# Healthy Fatty (Q-View)



## 13spicerub (Feb 11, 2009)

gorgeous day, so where i would sit and drink beer and makin a bacon wrapped, cheese stuffed, pork fatty. Instead im having vodka and club soda and turkey fatty.

1lb ground lean turkey
mushrooms, onions, garlic (lots of garlic, i love garlic)
Breakfast sausage seasoning


but i guess its not that healthy if i end up eating the whole thing myself.

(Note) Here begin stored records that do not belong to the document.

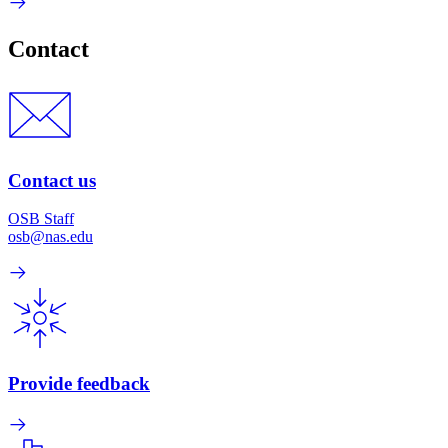
Contact
Contact us
OSB Staff
osb@nas.edu
Provide feedback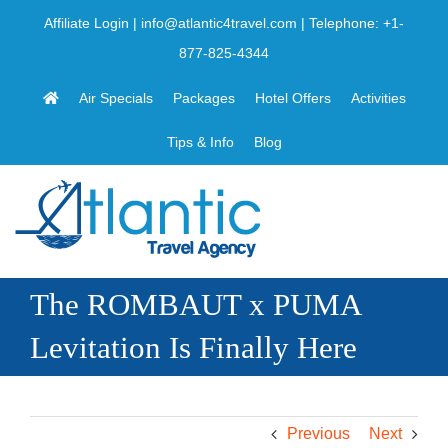
Skip
Affiliate Login
|
info@atlantic4travel.com
| Telephone:
+1-
to
877-825-4344
content
Air Specials
Packages
Hotel Offers
Activities
Tips & Info
Blog
The ROMBAUT x PUMA
Levitation Is Finally Here
Previous
Next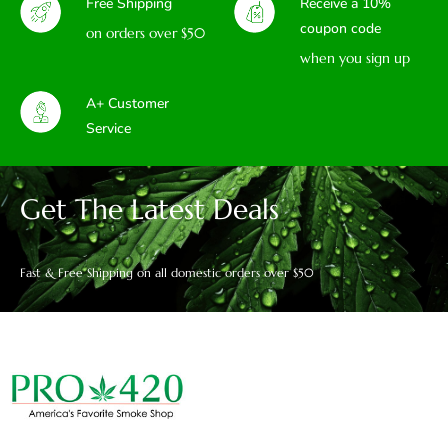
Free Shipping
Receive a 10%
coupon code
on orders over $50
when you sign up
A+ Customer
Service
Get The Latest Deals
Fast & Free Shipping on all domestic orders over $50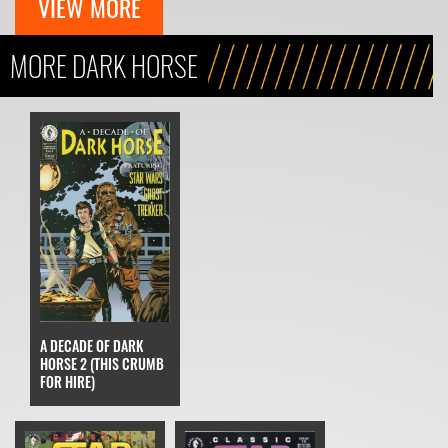
VIEW MORE
MORE DARK HORSE
A DECADE OF DARK
HORSE 2 (THIS CRUMB
FOR HIRE)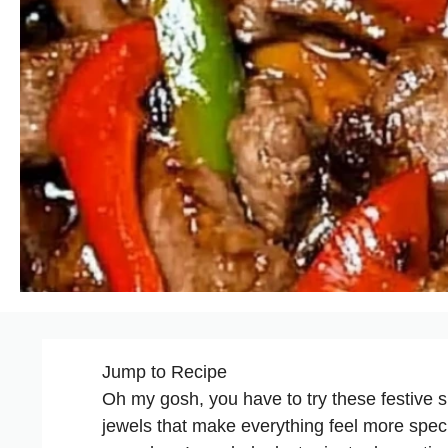
Jump to Recipe
Oh my gosh, you have to try these festive su
jewels that make everything feel more speci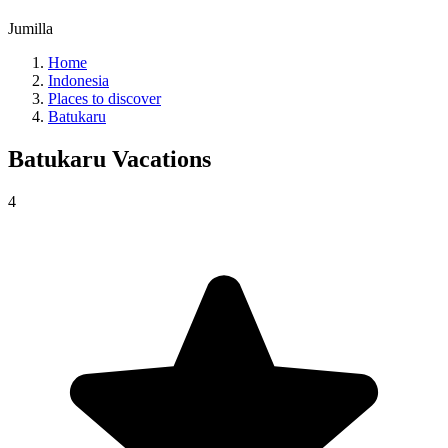
Jumilla
Home
Indonesia
Places to discover
Batukaru
Batukaru
Vacations
4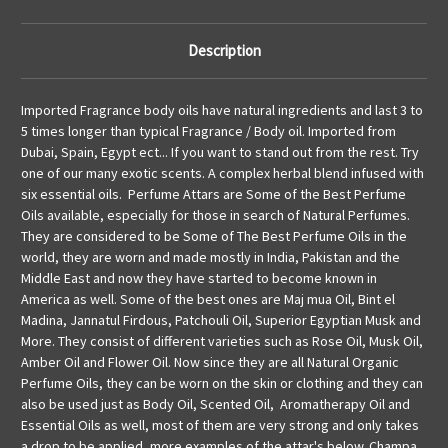
Description
Imported Fragrance body oils have natural ingredients and last 3 to
5 times longer than typical Fragrance / Body oil. Imported from
Dubai, Spain, Egypt ect... If you want to stand out from the rest. Try
one of our many exotic scents. A complex herbal blend infused with
six essential oils. Perfume Attars are Some of the Best Perfume
Oils available, especially for those in search of Natural Perfumes.
They are considered to be Some of The Best Perfume Oils in the
world, they are worn and made mostly in India, Pakistan and the
Middle East and now they have started to become known in
America as well. Some of the best ones are Maj mua Oil, Bint el
Madina, Jannatul Firdous, Patchouli Oil, Superior Egyptian Musk and
More. They consist of different varieties such as Rose Oil, Musk Oil,
Amber Oil and Flower Oil. Now since they are all Natural Organic
Perfume Oils, they can be worn on the skin or clothing and they can
also be used just as Body Oil, Scented Oil, Aromatherapy Oil and
Essential Oils as well, most of them are very strong and only takes
a drop to be applied, more examples of the attar's below. Champa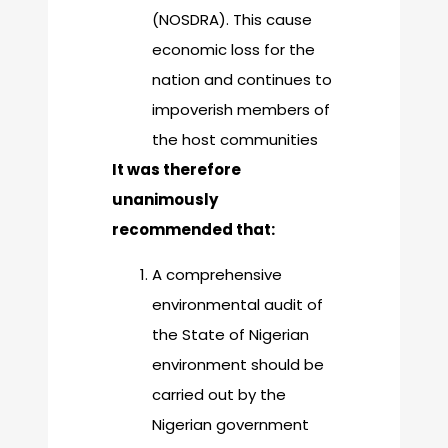
(NOSDRA). This cause
economic loss for the
nation and continues to
impoverish members of
the host communities
It was therefore
unanimously
recommended that:
A comprehensive
environmental audit of
the State of Nigerian
environment should be
carried out by the
Nigerian government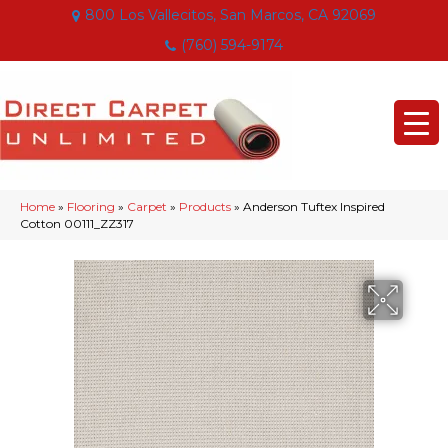
800 Los Vallecitos, San Marcos, CA 92069
(760) 594-9174
Home
»
Flooring
»
Carpet
»
Products
»
Anderson Tuftex Inspired
Cotton 00111_ZZ317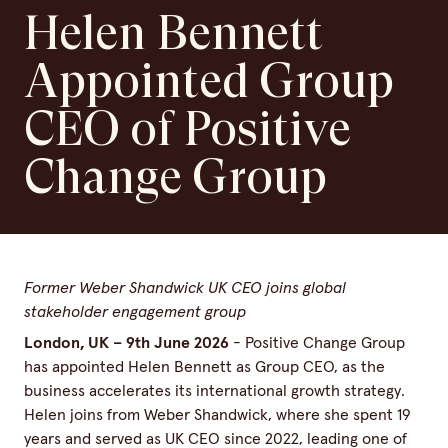
Helen Bennett
Appointed Group
CEO of Positive
Change Group
Former Weber Shandwick UK CEO joins global
stakeholder engagement group
London, UK – 9th June 2026
- Positive Change Group
has appointed Helen Bennett as Group CEO, as the
business accelerates its international growth strategy.
Helen joins from Weber Shandwick, where she spent 19
years and served as UK CEO since 2022, leading one of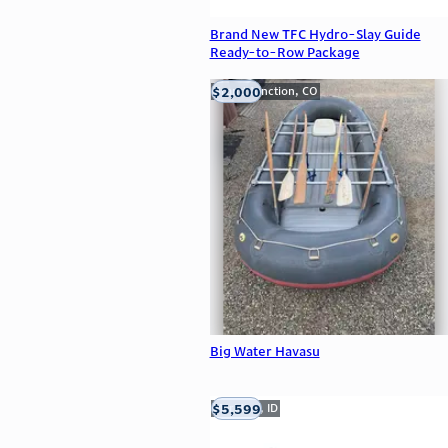
Brand New TFC Hydro-Slay Guide
Ready-to-Row Package
$2,000
Grand Junction, CO
Big Water Havasu
$5,599
Meridian, ID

sorry for the crappy cell phone pics. i lost my battery charger for my digicam






the final product to come a little later on


----------



## richoso1 (Feb 11, 2009)

Looks like a nice start. I'll be waiting for the final pics.


----------



## bassman (Feb 11, 2009)

You know that's gonna be good, don't you?


----------



## irishteabear (Feb 11, 2009)

Looking good so far.


----------



## grindstaff3 (Feb 11, 2009)

I don't think I've ever seen breakfast sausage seasoning.  I'll have to keep an eye out.  That fatty looks good,  I don't know if I could go without gooey cheese and greasy sausage. i'll see how you like it first ;)


----------



## txbbqman (Feb 11, 2009)

Looking good so far, can't wait to see the final results


----------



## cowgirl (Feb 11, 2009)

Looks great! I like your ingredient list...haven't tried turkey but it sounds good. :)


----------



## 13spicerub (Feb 11, 2009)

well this is my first fatty since the first frost here in the northeast.  i dont know if my rolling skills have depleted or i was just in a rush to get this thing on.  anyway, you wouldn't confuse it with regular pork fatty but it was still delish.


----------



## vegansbeware (Feb 11, 2009)

Looks Good! The Vodka Tonic sounds good too!


----------



## sumosmoke (Feb 11, 2009)

Definitely looks like it turned out pretty well. I was wondering if the turkey meat might be a tad dry but the pics speak for itself. Nice looking 1st fatty and congrats on the smoke!!


----------



## dacfan (Feb 11, 2009)

It looks good do you think bacon would of helped with juiciness and flavor very much?


----------



## 13spicerub (Feb 12, 2009)

that might be the dumbest question i've ever heard.  would bacon have helped?  thats like asking if oxygen would help you breathe.


----------



## chadtower (Feb 12, 2009)

Of course, it wouldn't help with the "healthy" goal of this particular fatty...


----------



## vlap (Feb 12, 2009)

Whats next Tofu fattie!!!


----------



## 13spicerub (Feb 12, 2009)

i saw soy "sausage" in a 1lb log in the produce section yesterday.  don't give me any ideas...


----------



## cigarbque (Feb 12, 2009)

13spice,

A healthy fatty in Bergen County? Sumthin' wrong there. You should be doing a meatball parm fatty with extra mozz covered in gravy.

Seriuosly looks great.


----------



## rw willy (Feb 12, 2009)

Turkey, like that idea.  Will try. Thanks


----------



## venture (Feb 13, 2009)

Somehow this just don't sound right.  Then again, I have made meatloaves with turkey sausage that turned out fine.  Healthy fatty.....healthy fatty....dam!


----------



## snowsmoker (Feb 13, 2009)

I go to that same spice shop!! I love them, and there spices are so fresh!


----------



## 13spicerub (Feb 13, 2009)

ouch.   you got me confused tho.  fortunately I don't fall into that stereotype. I pronounced all the letters in ricotta/mozzarella/capacola and its sauce, not gravy.


----------



## cigarbque (Feb 13, 2009)

Ben,

Please no offense meant. I work in Bergen County right around the corner from what what used as the "Bada Bing" and was just having fun. Sorry if it came off wrong.


----------



## 13spicerub (Feb 13, 2009)

i'm just jokin too.  i know exactly what you were talking about and love making fun of those people as well.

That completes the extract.